● Task statement: Below this task are records; return each one exactly and omit its images.

● Source data:
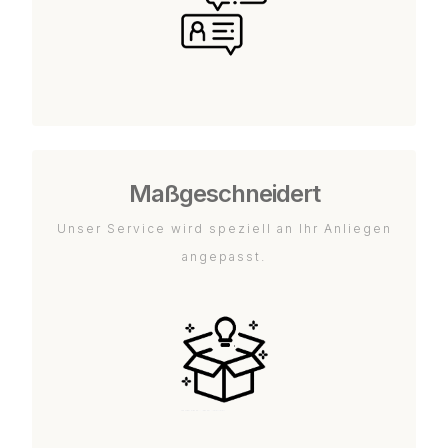
Maßgeschneidert
Unser Service wird speziell an Ihr Anliegen
angepasst.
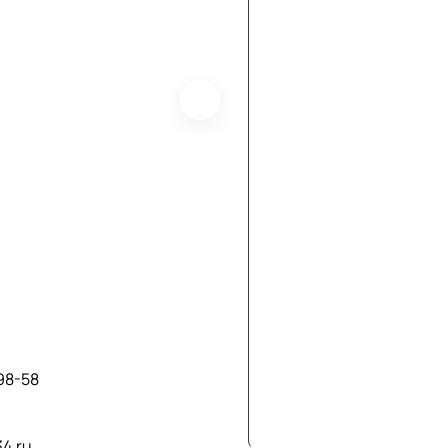
98-58
34.ru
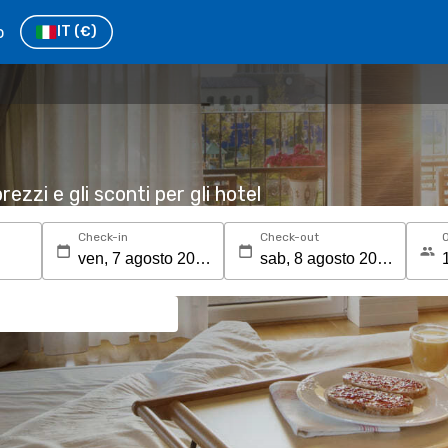
o
IT
(€)
rezzi e gli sconti per gli hotel
Check-in
Check-out
O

● Reply:
Maßgeschneidert
Unser Service wird speziell an Ihr Anliegen
angepasst.
98-58
34.ru
o
IT
(€)
rezzi e gli sconti per gli hotel
Check-in
Check-out
O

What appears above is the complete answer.